Each day, Chartier operates an enormous cutting machine, which maps out the separate pieces digitally and then faultlessly cuts through everything from cowhide to precious alligator leather with mechanical blades. She points out a few imperfections on the skin—a few creases and one or two dark marks—but she’ll cut around those. “The most difficult is the crocodile,” she says, because of the skin’s diminutive size. “You also have to use several different leathers and piece it all together like a puzzle.”
While Chartier and many of the leather craftsmen began their careers here, the atelier often recruits and retrains people from other professions. Chilean carpenter and leather craftsman Darwin Quezada Escobar, 34, had worked as an engineer before he started here in 2015. As a result, he brings great precision to his task, in which measurements are painstakingly minute.

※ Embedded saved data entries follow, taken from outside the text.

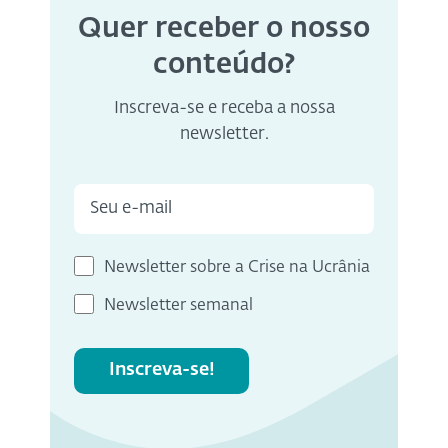
Quer receber o nosso
conteúdo?
Inscreva-se e receba a nossa
newsletter.
Newsletter sobre a Crise na Ucrânia
Newsletter semanal
Inscreva-se!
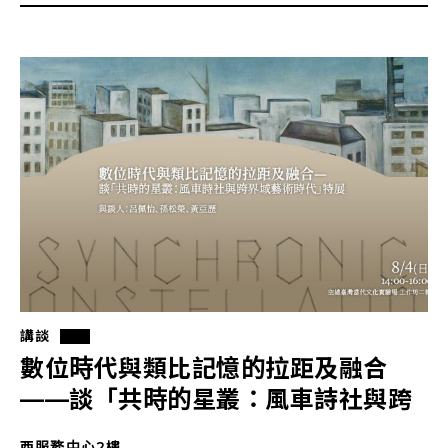
講談
數位時代與類比記憶的拉距及融合
——談「共時的星叢：風車詩社與跨
界域藝術時代」特展
西服務中心2樓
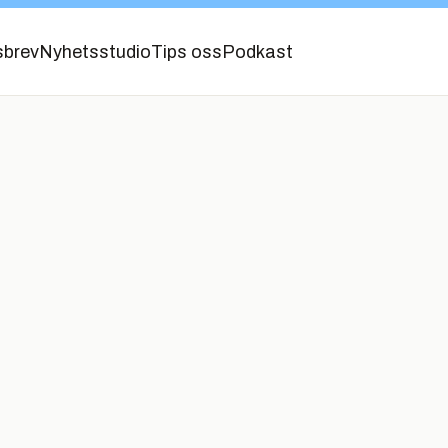
sbrev
Nyhetsstudio
Tips oss
Podkast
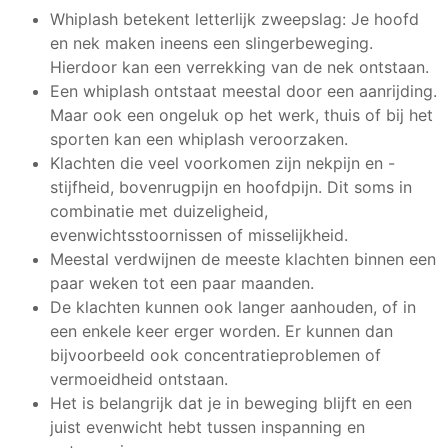
Whiplash betekent letterlijk zweepslag: Je hoofd
en nek maken ineens een slingerbeweging.
Hierdoor kan een verrekking van de nek ontstaan.
Een whiplash ontstaat meestal door een aanrijding.
Maar ook een ongeluk op het werk, thuis of bij het
sporten kan een whiplash veroorzaken.
Klachten die veel voorkomen zijn nekpijn en -
stijfheid, bovenrugpijn en hoofdpijn. Dit soms in
combinatie met duizeligheid,
evenwichtsstoornissen of misselijkheid.
Meestal verdwijnen de meeste klachten binnen een
paar weken tot een paar maanden.
De klachten kunnen ook langer aanhouden, of in
een enkele keer erger worden. Er kunnen dan
bijvoorbeeld ook concentratieproblemen of
vermoeidheid ontstaan.
Het is belangrijk dat je in beweging blijft en een
juist evenwicht hebt tussen inspanning en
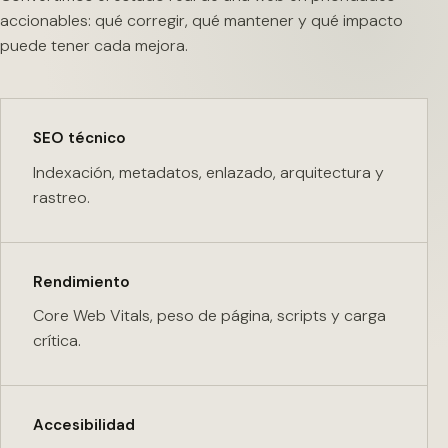
accionables: qué corregir, qué mantener y qué impacto
puede tener cada mejora.
SEO técnico
Indexación, metadatos, enlazado, arquitectura y
rastreo.
Rendimiento
Core Web Vitals, peso de página, scripts y carga
crítica.
Accesibilidad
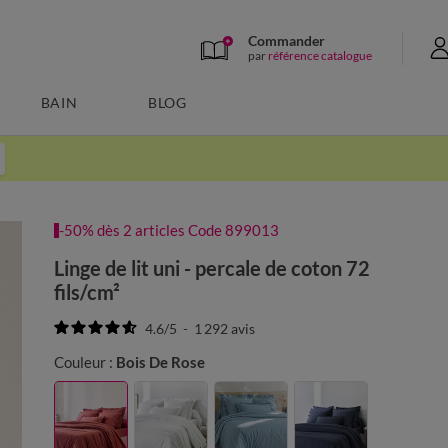
Commander
par
référence catalogue
BAIN
BLOG
-50% dès 2 articles Code 899013
Linge de lit uni - percale de coton 72
fils/cm²
4.6
/
5
-
1 292
avis
Couleur :
Bois De Rose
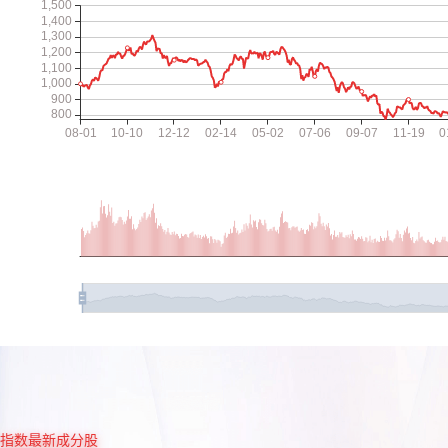
指数最新成分股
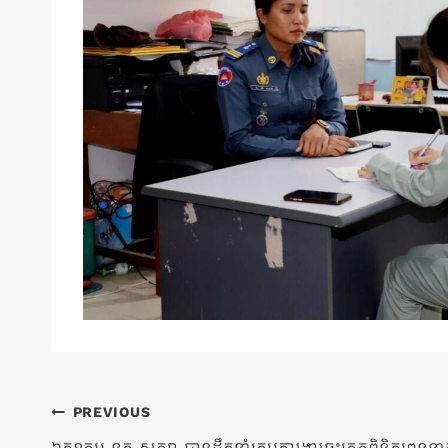
ការ​
PREVIOUS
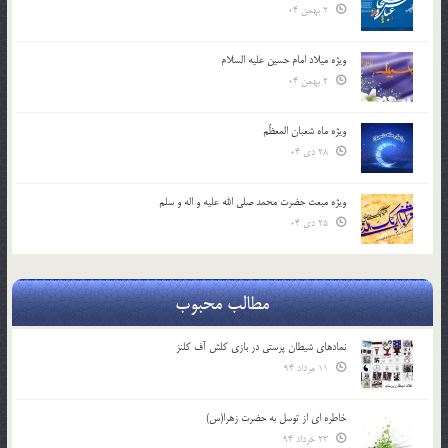
2 بهمن 04
ویژه میلاد امام حسین علیه السلام
2 بهمن 04
ویژه ماه شعبان المعظّم
28 دی 04
ویژه مبعث حضرت محمد صلی الله علیه و اله و سلم
25 دی 04
مطالب محبوب
نمادهای شیطان پرستی در بازی کلش آف کلنز
11 مرداد 94
خاطره ای از توسل به حضرت زهرا(س)
23 خرداد 94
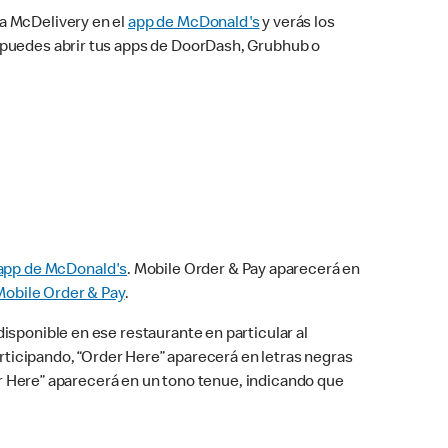
na McDelivery en el
app de McDonald's
y verás los
n puedes abrir tus apps de DoorDash, Grubhub o
app de McDonald's
. Mobile Order & Pay aparecerá en
Mobile Order & Pay
.
isponible en ese restaurante en particular al
articipando, “Order Here” aparecerá en letras negras
der Here” aparecerá en un tono tenue, indicando que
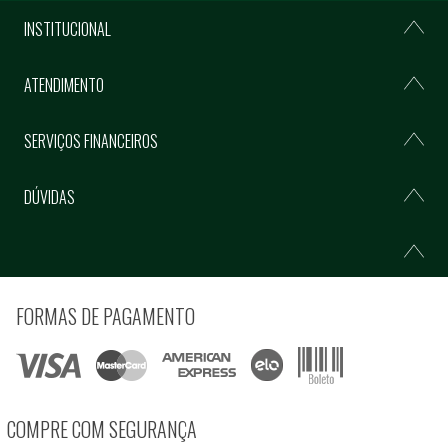
INSTITUCIONAL
ATENDIMENTO
SERVIÇOS FINANCEIROS
DÚVIDAS
FORMAS DE PAGAMENTO
COMPRE COM SEGURANÇA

Today he’s working on the frame of a trunk, for which he first cuts and sands down the planks of wood (a mix of okoumé, poplar and beech) and then assembles the form. This trunk will have enough compartments, some of them secret, to accommodate 30 watches. On his workbench lies a color sketch of how the finished product will look: masculine, with royal-blue microfiber lining and the LV monogram on the outside. Next to the sketch sits a 3-D vector illustration of a portable DJ booth he’ll start working on next. “Before starting a carpentry project, we study each piece,” he says.
Escobar’s role, and that of the other carpenters in the ground-floor wood workshop, is just the first step in the assembly line. Next, the trunk will travel upstairs to be upholstered by artisans like Éric Ruez, who carefully lines each trunk in velvet, microfiber or other materials. Ruez, who was an architect for 15 years before he joined the workshop, has just started on the interior frame, or carcasse, of a new wardrobe from the permanent collection. “There was the need to make something with my hands, and I love the finality of projects here,” he says of his career change. “It’s very close to architecture but smaller—very Parisian.” He estimates that a large trunk like the one he is working on will take the atelier about 150 hours to complete. Some smaller styles that he has worked on, such as the Supple Rigid case designed by Ghesquière for the fall/winter 2016–2017 runway collection, take about 10 hours.
It is here, on the top floor of the atelier under a glass roof, that the final hard-sided products (including Ghesquière’s Petite Malle) are furnished and brought to life. This is Leroux’s domain, as well as that of another of the atelier’s most esteemed team members, Michel Dufrenoy. An earnest man of 57 who has also been named a Chevalier de l’Ordre des Arts et des Lettres, Dufrenoy has worked here for nearly 30 years and oversees the training of many of the new craftsmen. He’s currently assisting a younger colleague who’s having trouble with a small box designed to hold an 18-ounce dish of caviar and four spoons. He maintains that the team could produce just about anything, although it has had to draw the line on one occasion: “There was a man who asked us to do a coffin, but we said no, because all the items we make here are for travel,” Dufrenoy says, chuckling. “The client explained that it would be for his final journey, but we told him that you should carry the luggage, not be in the luggage.”